Of course, if you're winter hunting you will almost certainly want a 4-season tent.
For a "one for everything" tent, I love my Hilleberg Unna. I use it floorless 90% of the time but nice to have the option for a double wall tent. Free standing makes finding sites much easier in rocky terrain. I sleep like a baby no matter the weather knowing my tent is bombproof.
"You'll find a plethora of answers. One question I have for those that like a model that uses trekking poles: what do you do when you need to hike but want to leave your tent set up? Seems like if you need your poles to hike, the tent would have to be taken down?"
Tarptent sells vertical support poles that you can use in place of trekking poles. They add very little weight if you choose to use those instead.

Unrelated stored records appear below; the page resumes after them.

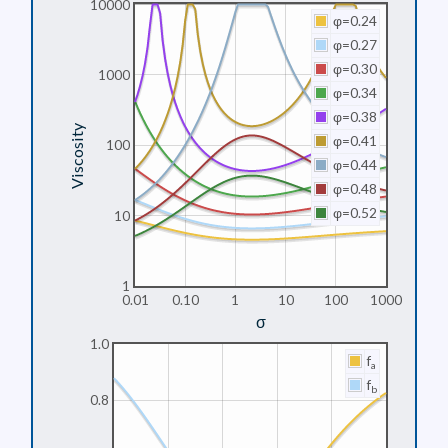
10000
φ=0.24
φ=0.27
φ=0.30
1000
φ=0.34
φ=0.38
Viscosity
φ=0.41
100
φ=0.44
φ=0.48
φ=0.52
10
1
0.01
0.10
1
10
100
1000
σ
1.0
f
a
f
b
0.8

Hilleberg is known for bomb proof bad weather tents. One nice feature of their tents (at least the models I have used) is the fly and tent are connected so when you erect the tent the fly keeps the tent dry (i.e. when setting up the tent in the rain like in Alaska)
I would definitely say the Hilleberg Soulo. I have spent a bunch of nights in mine in some seriously bad weather. Love it, bombproof!

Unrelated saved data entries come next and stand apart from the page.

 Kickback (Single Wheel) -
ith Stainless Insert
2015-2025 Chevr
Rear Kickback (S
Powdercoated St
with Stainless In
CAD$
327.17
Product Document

I've used a Nemo Blaze 2p for the past two years and have been very happy with it. The entire setup is just over 2 lbs and is freestanding with 2 vestibules. Due to the pole configuration, a couple corners sag a bit but for one person it has been awesome. And they're on Expertvoice for anyone who has access to that, got mine for $300 instead of $500
I am now trying out the Lux Mini Peak. You can run it as just a tent or you can run it with the 1 or 2 man insert to make it a double wall. I like that option as you can still use it with a tent stove. So its a 1 man tent with tons of room that has the option of make its double wall and a stove. It is versatile as hell in my opinion and will allow me to flex from PNW to New Mexico for my hunts next year. The Weight is 2.18 lbs or if you go with the inner you are at around 3.3 lbs. It is considered a 3 season plus tent. Sorry wrong link https://luxe-hiking-gear.com/collections/lightweight-camping-tents/products/minipeak-pyramid-tent-system
Looking for my first UL tent as well. After checking out Tarptent I’m in shock! Is it normal to spend $350+ and then have to buy a seam seal kit to water proof your new tent?
I was leaning towards a BA Copper Spur 2. Will I have to seam seal it as well?